As an Army commander, Mettee-McCutchon noticed that lower-ranking males sometimes had a hard time viewing her as a leader. “Some of the males, frankly, were intimidated by that. Either intimidated or irritated, I don’t know which,” she says. “People try to challenge women all the time. You just have to be confident and competent, and treat everybody equally, and hope that they get it.”
Mettee-McCutchon thinks it will be “a while” before women are equally represented in local government. “And not because there aren’t competent women out there,” she says. “Women divide their time more frequently than men do between the family and the career. Sometimes a woman, even if she’s better than the man [candidate], will be reluctant to run for public office.”
But for Stephanie Loose of the Salinas chapter of the League of Women Voters, gender is a non-issue in elections. “I’m always encouraged to see women there, but I’m excited by well-educated, qualified candidates,” she says. “We haven’t been sexist as a county. We’ve elected women in the past.”
From anomaly to minority
In Washington, D.C., women have inched from the margins into a solid minority in the 110th Congress. From 1985 to 2007, the representation of women in the U.S. Senate rose from 2 to 16 of 100; and in the U.S. House of Representatives, from 23 to 74 of 435.

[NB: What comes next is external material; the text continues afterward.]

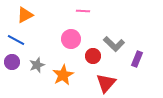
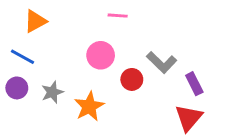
purple rectangle: (137, 59) -> (194, 84), turned -49
red triangle: (106, 83) -> (189, 118), moved

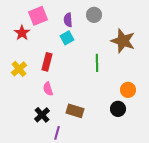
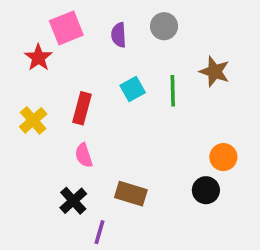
cyan square: (67, 38) -> (133, 89), moved
brown star: (123, 41) -> (215, 72), size x0.7
green line: (97, 63) -> (173, 91), moved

California has been on top of the trend, with women serving as both of its U.S. senators and 20 of its 53 representatives. According to EMILY’s List, a political action committee that works to get pro-choice Democratic women elected, Senators Barbara Boxer and Dianne Feinstein, both of California, are the Senate’s only female committee chairs. Three women currently chair House committees, none from the Golden State. But California’s Juanita Millender-McDonald chaired the House Administration committee until her death in April. (She was replaced by a man.) And in November 2006, California’s Nancy Pelosi was sworn in as the first female Speaker of the House, becoming the highest-ranking elected woman in U.S. history.
Compared with the rest of the world, women’s representation in U.S. government, at about 17 percent, is exactly average. According to the Inter-Parliamentary Union, that’s the global percentage of women in national governing bodies. Nordic countries come closest to gender parity at 42 percent, and the Americas follow with about 20 percent. Europe (excluding the Nordic nations) takes third with 18 percent, and Arab nations trail with 9 percent.

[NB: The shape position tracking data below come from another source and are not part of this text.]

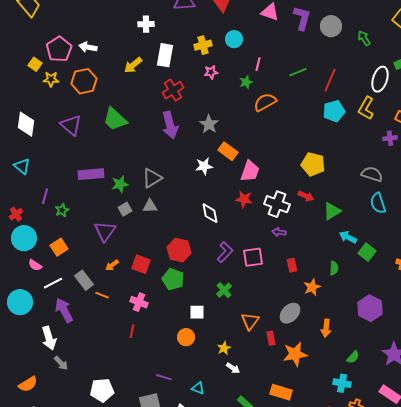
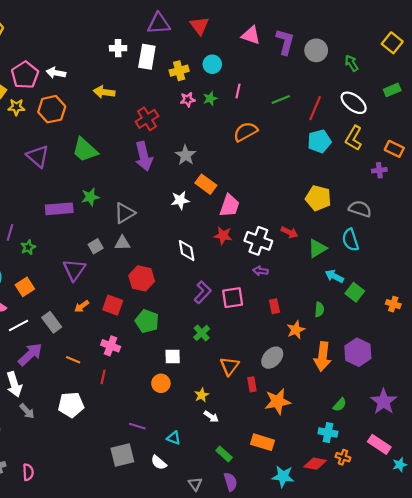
white rectangle: (165, 55) -> (147, 57), moved
yellow arrow: (133, 65) -> (104, 92), turned 48
white ellipse: (380, 79) -> (354, 103), moved, turned -70
green star: (246, 82) -> (210, 99), moved
yellow pentagon: (313, 164) -> (318, 198), moved
green star: (120, 184) -> (90, 197), moved
cyan semicircle: (378, 203) -> (350, 240), moved
red hexagon: (179, 250) -> (142, 278), moved
orange line: (102, 295) -> (73, 360), moved
purple arrow: (64, 310) -> (30, 354), turned 75
orange arrow: (326, 328) -> (323, 357), moved, size x1.5
white pentagon: (102, 390) -> (71, 405), moved

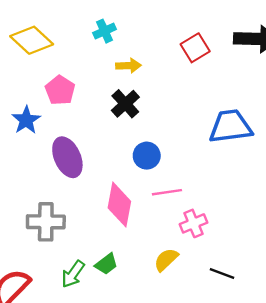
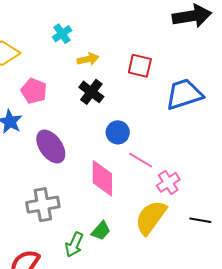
red square: (195, 48) -> (140, 66), moved, turned -35
pink line: (167, 192) -> (141, 160), turned 50
yellow semicircle: (166, 260) -> (151, 217), size x1.6

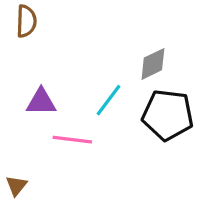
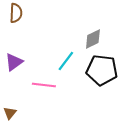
purple triangle: (41, 102) -> (14, 62), moved, turned -36

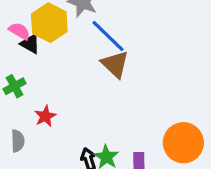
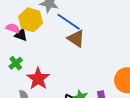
red star: (45, 116) -> (38, 79), size x1.6

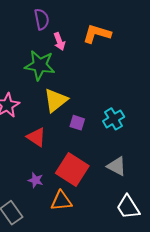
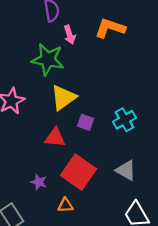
red triangle: (36, 137) -> (55, 138), moved, turned -30
orange triangle: (61, 201) -> (65, 205), size x0.7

The United States’ regional rank is buoyed by its neighbors. Averaging the percent of women in each nation’s two governing houses, Canada’s government is 28 percent female and Mexico’s is 20 percent. Argentina leads South America with 39 percent, while Columbia lags with 10 percent.
Women have served as presidents or prime ministers of dozens of nations – among them Great Britain, Israel, India, Pakistan, Nicaragua, Sri Lanka, Argentina, Ireland, Iceland, New Zealand, Finland, the Philippines, Guyana, Latvia, Panama, Mozambique, Indonesia, Canada, Germany, Liberia, Switzerland and Chile. Of the United Nation’s 192 member countries, women currently lead 17.
So if America isn’t ready for a female president, it’s running out of excuses. And Grace Darcy, for one, is running out of patience.
“I’m 85 years old and I wanna tell you, people of my generation have been waiting for an awful long time,” she says. In addition to electing a woman to the White House, she wants the United States to adopt a constitutional amendment that would guarantee equal rights for all Americans regardless of gender. She also would like the federal government to recognize that women deserve equal pay for equal work. “We have only one right in the Constitution, and that is the right to vote,” she says bitterly. “All they’ve done to us is kick us in the teeth.”
Needless to say, Darcy’s got her candidate for the 2008 presidential election. “We women who are older are desperate to see a woman in the White House,” she says. “Whether you like her or you don’t like her, I think Hillary’s womanliness will prevail.”